Rechtzeitig vor der live via Facebook übertragenen Auslosung der ersten Spielrunde wurde das Ziel gesetzt: Die Finals des Bitburger-Pokals werden auch in den kommenden fünf Jahren im Kölner Sportpark Höhenberg ausgetragen. Das wurde am Tag vor der Ziehung bekannt. Der Fixpunkt für den im August startenden Wettbewerb ist damit die Teilnahme am Endspiel am 29. Mai 2027 in der Arena im rechtsrheinischen Köln. „Das Bitburger-Pokalfinale hat sich als feste Größe im Jahreskalender der Sportstadt Köln etabliert. Überdies bietet der Sportpark Höhenberg bei jeder Finalpaarung den Teams einen würdigen Finalrahmen und optimale Bedingungen. Diese Kombination war letztlich ausschlaggebend für die Verlängerung”, erklärte Rudi Rheinstädtler, Vizepräsident Sport des Fußball-Verbandes Mittelrhein. Er fungierte auch als Losfee bei der Ziehung der Erstrunden-Paarungen im Bitburger-Pokal und Schaebens-Pokal der Frauen sowie der letzterem Wettbewerb vorgelagerten Play-Offs.

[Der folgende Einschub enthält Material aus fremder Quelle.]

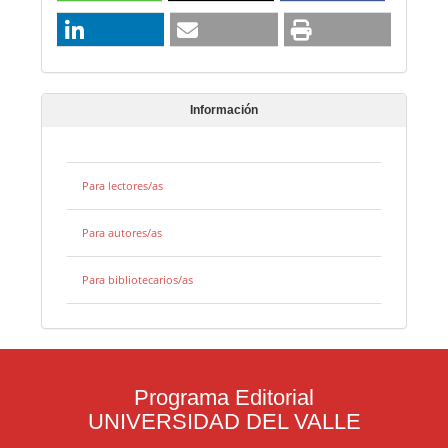
Información
Para lectores/as
Para autores/as
Para bibliotecarios/as
Programa Editorial
UNIVERSIDAD DEL VALLE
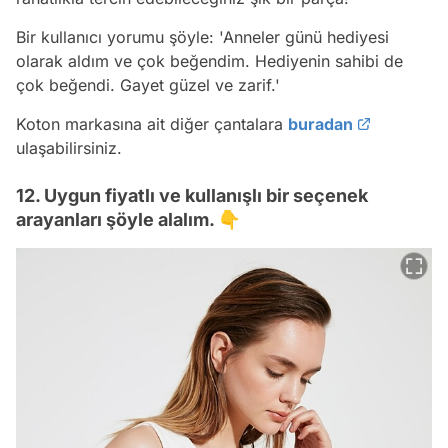
Bir kullanıcı yorumu şöyle:
'Anneler günü hediyesi
olarak aldım ve çok beğendim. Hediyenin sahibi de
çok beğendi. Gayet güzel ve zarif.'
Koton markasına ait diğer çantalara
buradan
ulaşabilirsiniz.
12. Uygun fiyatlı ve kullanışlı bir seçenek
arayanları şöyle alalım. 👇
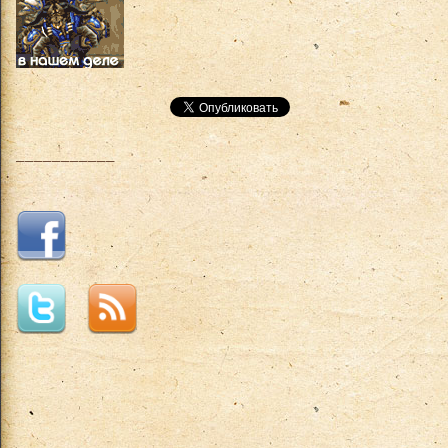
___________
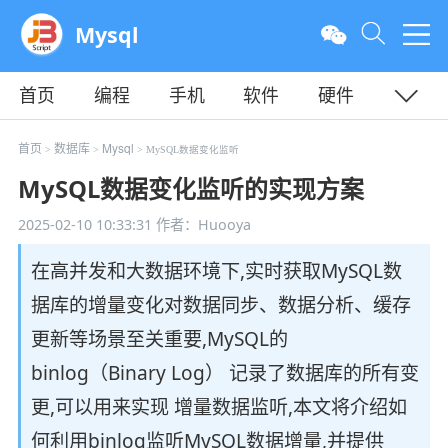
Mysql
首页
编程
手机
软件
硬件
教程
平面
服务器
首页
数据库
Mysql
>
>
> MySQL数据变化监听
MySQL数据变化监听的实现方案
2025-02-10 10:33:31
作者：Huooya
在高并发和大数据环境下,实时获取MySQL数
据库的增量变化对数据同步、数据分析、缓存
更新等场景至关重要,MySQL的
binlog（Binary Log） 记录了数据库的所有变
更,可以用来实现 增量数据监听,本文将介绍如
何利用binlog监听MySQL数据增量,并提供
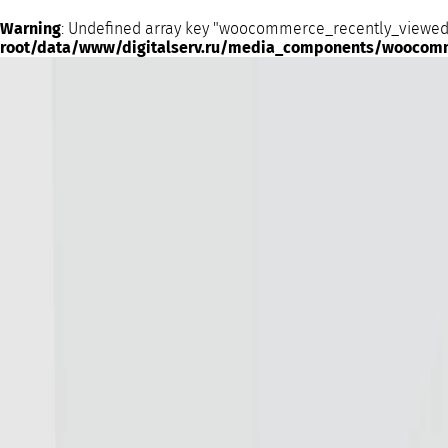
Warning
: Undefined array key "woocommerce_recently_viewed
root/data/www/digitalserv.ru/media_components/woocom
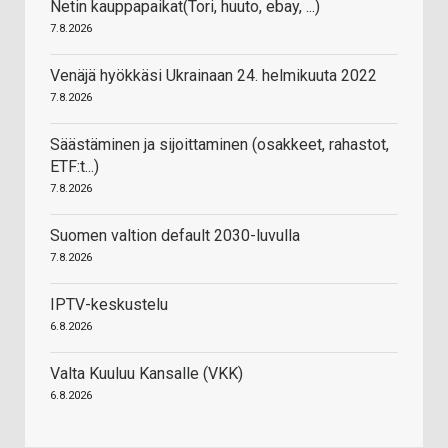
Netin kauppapaikat(Tori, huuto, ebay, ...)
7.8.2026
Venäjä hyökkäsi Ukrainaan 24. helmikuuta 2022
7.8.2026
Säästäminen ja sijoittaminen (osakkeet, rahastot,
ETF:t...)
7.8.2026
Suomen valtion default 2030-luvulla
7.8.2026
IPTV-keskustelu
6.8.2026
Valta Kuuluu Kansalle (VKK)
6.8.2026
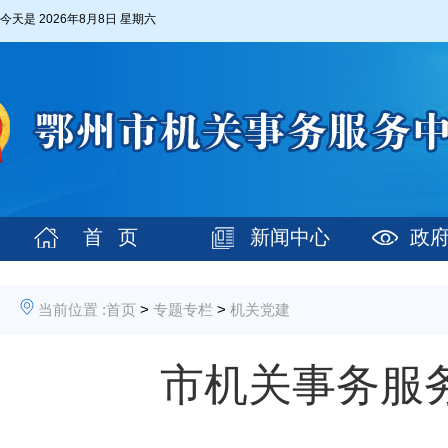
今天是
2026年8月8日 星期六
首 页
新闻中心
政
当前位置 :
首页
>
专题专栏
>
机关党建
市机关事务服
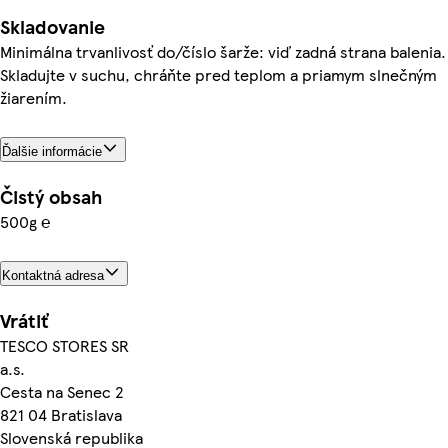
Skladovanie
Minimálna trvanlivosť do/číslo šarže: viď zadná strana balenia.
Skladujte v suchu, chráňte pred teplom a priamym slnečným
žiarením.
Ďalšie informácie
Čistý obsah
500g ℮
Kontaktná adresa
Vrátiť
TESCO STORES SR
a.s.
Cesta na Senec 2
821 04 Bratislava
Slovenská republika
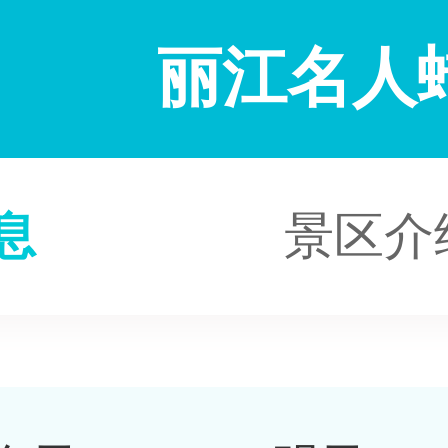
丽江名人
息
景区介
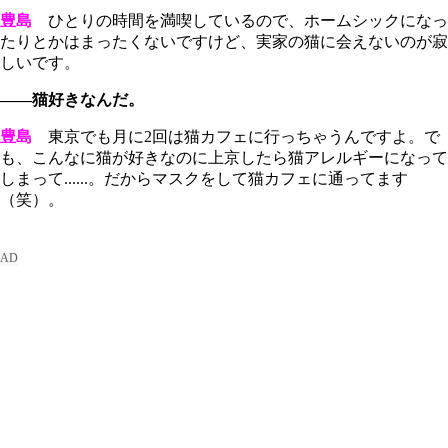
豊島
ひとりの時間を満喫しているので、ホームシックになっ
たりとかはまったくないですけど、実家の猫に会えないのが寂
しいです。
――猫好きなんだ。
豊島
東京でも月に2回は猫カフェに行っちゃうんですよ。で
も、こんなに猫が好きなのに上京したら猫アレルギーになって
しまって......。だからマスクをして猫カフェに通ってます
（笑）。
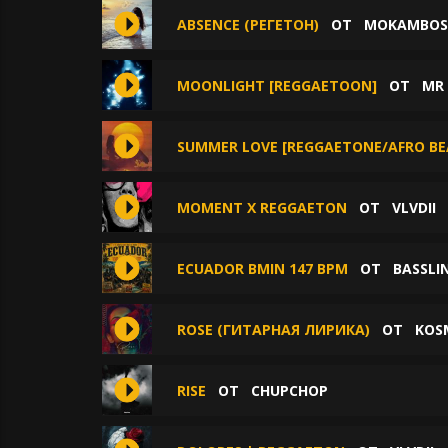
ABSENCE (РЕГЕТОН)
ОТ
MOKAMBOS
MOONLIGHT [REGGAETOON]
ОТ
MR
SUMMER LOVE [REGGAETONE/AFRO BE
MOMENT X REGGAETON
ОТ
VLVDII
ECUADOR BMIN 147 BPM
ОТ
BASSLIN
ROSE (ГИТАРНАЯ ЛИРИКА)
ОТ
KOS
RISE
ОТ
CHUPCHOP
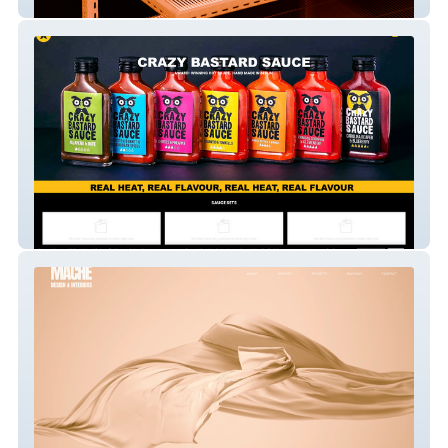
Locke Consulting
Hot Sauce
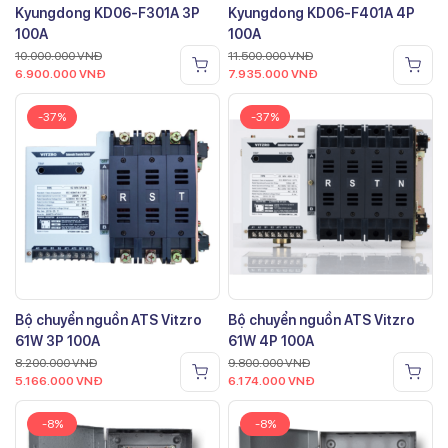
Kyungdong KD06-F301A 3P
Kyungdong KD06-F401A 4P
100A
100A
10.000.000
VNĐ
11.500.000
VNĐ
6.900.000
VNĐ
7.935.000
VNĐ
-37%
-37%
Bộ chuyển nguồn ATS Vitzro
Bộ chuyển nguồn ATS Vitzro
61W 3P 100A
61W 4P 100A
8.200.000
VNĐ
9.800.000
VNĐ
5.166.000
VNĐ
6.174.000
VNĐ
-8%
-8%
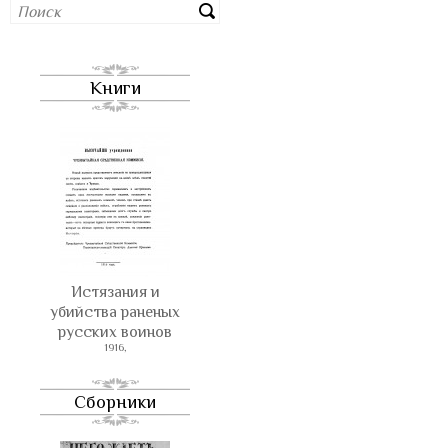
Книги
Истязания и
убийства раненых
русских воинов
1916,
Сборники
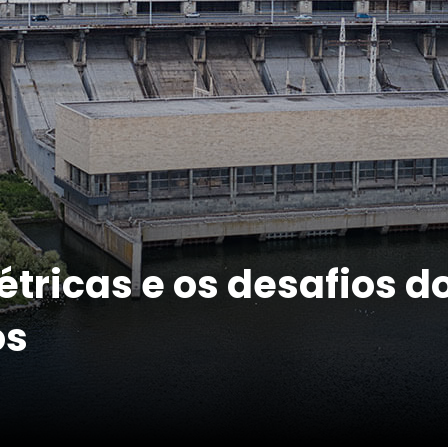
étricas e os desafios 
os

Wie es sich anfühlt, im Sportpark Höhenberg den Pott zu gewinnen, weiß Marian Wilhelm nur zu gut. Er krönte seine Premieren-Saison als Cheftrainer des Drittligisten Viktoria Köln vor wenigen Wochen mit dem Sieg im Bitburger-Pokal. Das 6:5 (0:0) im Elfmeterschießen gegen den Regionalliga-Meister S. C. Fortuna war der elfte Triumph des Vereins aus dem Rechtsrheinischen. „Wir haben dieses Spiel sehr genossen. Der Sportpark bietet einen tollen Rahmen für diesen Wettbewerb. Und für uns ist es etwas ganz Besonderes, dass das Finale weiterhin bei uns stattfindet“, sagt er. Dass seine Mannschaft nun binnen weniger Wochen als FVM-Vertreter im DFB-Pokal gegen den Zweitligisten 1. FC Nürnberg und in der ersten Runde des Bitburger-Pokals antreten werde, sei alles andere als ein Problem. „Mit Blick auf das Nürnberg-Spiel weiß man, worum es auf FVM-Ebene geht. Das motiviert zusätzlich. Wir freuen uns daher auf jede Runde“, betont er. Los geht es mit einer Partie im Fußballkreis Heinsberg. Die Viktoria tritt beim Landesligisten FC Union Schafhausen an. Das ergab die Auslosung der 32 Paarungen.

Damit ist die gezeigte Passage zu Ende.